Nach einem kleinen Kurs in hinduistischer Opferkunst habe ich auch verstanden, dass dies ein immer wiederkehrender Akt der Achtsamkeit ist. Denn jede Farbe, jede Lage, jede Handlung hat eine rituelle Bedeutung. In den Schalen sind immer blaue, gelbe, rote und weiße Blüten und in der Mitte etwas Grünes oder Dunkles. Es ist genau festgelegt, in welcher Himmelsrichtung welche Farbe liegen muss, selbst das Flechten der Opferschalen aus Palmblättern ist einem genauen Rhythmus unterworfen.
Schon das Vorbereiten der kleinen Zeremonie erfordert Aufmerksamkeit und Achtsamkeit. So wird für mich verständlich, warum die Balinesen zu den freundlichsten und nettesten Menschen gehören, die mir je begegnet sind. Auf der Straße sagen alle Hallo oder nicken freundlich, egal ob du ein Fremder oder ein Einheimischer bist. Doch zurück zu den Opfergaben der Balinesen. Was ist der Nutzen?
Es beruhigt einfach, so ein kleines oder auch größeres Ritual zu haben, denn gerade, während du überlegst, wo du welche Blume hinlegst, wie du Schale und so weiter zusammenbastelst, kannst du an nichts anderes denken.
Zack. Gehirnquatscher ausgeschaltet.
Versuch mal, ein kompliziertes Mudra oder, wenn dir Fingeryoga nicht so liegt, dann tritt beim Gehen in der Stadt NICHT auf die Fugen zwischen den Gehwegplatten.
Ja, du bist immer noch im Marketing-Buch.
Warum ich das so wichtig finde? Weil es erdet und uns aus dem alltäglichen Dilemma in das beschwingte Pilgergefühl holt.
Könnt ihr so ein Ritual bei euch im Unternehmen machen? Keine Sorge, ich meine nicht, dass ihr Ooom-brummend in der Online-Konferenz um ein Teelicht herumsitzen sollt.

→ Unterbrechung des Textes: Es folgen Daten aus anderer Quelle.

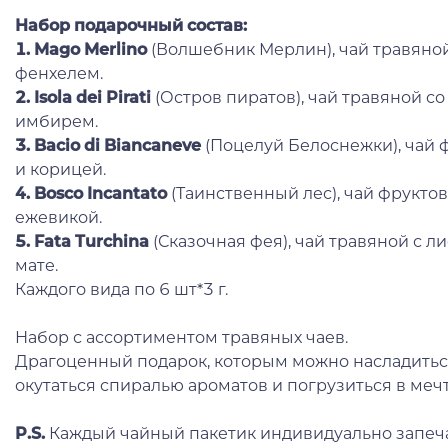
Набор подарочный состав:
1
.
Mago Merlino
(Волшебник Мерлин), чай травяной
фенхелем.
2.
Isola dei Pirati
(Остров пиратов), чай травяной со
имбирем.
3.
Bacio di Biancaneve
(Поцелуй Белоснежки), чай 
и корицей.
4. Bosco Incantato
(Таинственный лес), чай фрукто
ежевикой.
5.
Fata Turchina
(Сказочная фея), чай травяной с л
мате.
Каждого вида по 6 шт*3 г.
Набор с ассортиментом травяных чаев.
Драгоценный подарок, которым можно насладитьс
окутаться спиралью ароматов и погрузиться в мечты
P.S.
Каждый чайный пакетик индивидуально запеча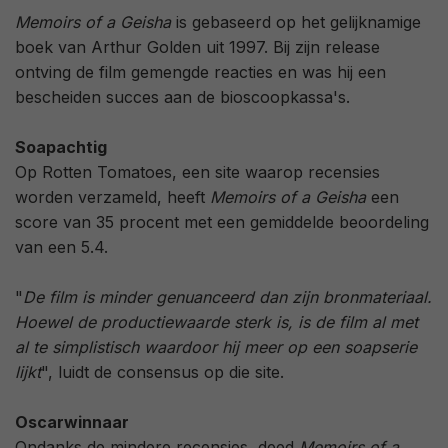
Memoirs of a Geisha
is gebaseerd op het gelijknamige
boek van Arthur Golden uit 1997. Bij zijn release
ontving de film gemengde reacties en was hij een
bescheiden succes aan de bioscoopkassa's.
Soapachtig
Op Rotten Tomatoes, een site waarop recensies
worden verzameld, heeft
Memoirs of a Geisha
een
score van 35 procent met een gemiddelde beoordeling
van een 5.4.
"
De film is minder genuanceerd dan zijn bronmateriaal.
Hoewel de productiewaarde sterk is, is de film al met
al te simplistisch waardoor hij meer op een soapserie
lijkt
", luidt de consensus op die site.
Oscarwinnaar
Ondanks de mindere recensies, deed
Memoirs of a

Wobei Meditation definitiv eine Methode ist, um die Arbeitsproduktivität gewaltig zu steigern.
Eine Idee wäre, einen bestimmten Ablauf in den Alltag zu integrieren, wie zum Beispiel Pilgertouren am Morgen.
Eine Schreib-Session mit deinem Tagebuch am Morgen? Yoga einschließlich Körperverknotungen? Samba oder Salsa tanzen?
Das bringt dich und deine Kollegen aus dem Gehirnquatscher-Modus – und damit ist der Apparat in deinem Kopf mal zurückgesetzt und kann neu und wie geschmiert arbeiten. Probier das mal aus!
Was ist dein Ritual, bei dem du dich so sehr konzentrieren musst, dass du dabei komplett aus dem Alltag rausgehen kannst?
1.7 BRICH DIE FALSCHEN REGELN
Geh nicht unter Leitern durch, das bringt Unglück! Der Schornsteinfeger bringt Glück! Schwarze Katze – je nach Region: Glück oder Unglück. Sauber riecht nach Zitrusfrische. Oder nach Chlor?
Stell niemals deine Tasche auf den Boden! Das bringt Unglück. Am Freitag gibt es Fisch. Und sonntags den Sonntagsbraten, montags Nudeln.
Du musst hart arbeiten, um erfolgreich zu sein. Viel reisen können nur die Reichen. Nur wer immer verfügbar ist, wird es schaffen. Die oberen 10.000 bleiben unter sich. Pilgern ist anstrengend.
Ortsunabhängiges Arbeiten geht nicht. Nun, die kürzliche Vergangenheit hat was anderes gezeigt.
Na, soll ich weitermachen?
Ich bin mir ganz sicher, dass dir auch noch mindestens fünf weitere abergläubische Glaubenssätze oder Regeln einfallen. Ein Aufkleber, den ich kürzlich bei einer meiner Pilgertouren gefunden habe, inspirierte mich zu diesem Artikel. Da steht drauf: Break the Fake Rules.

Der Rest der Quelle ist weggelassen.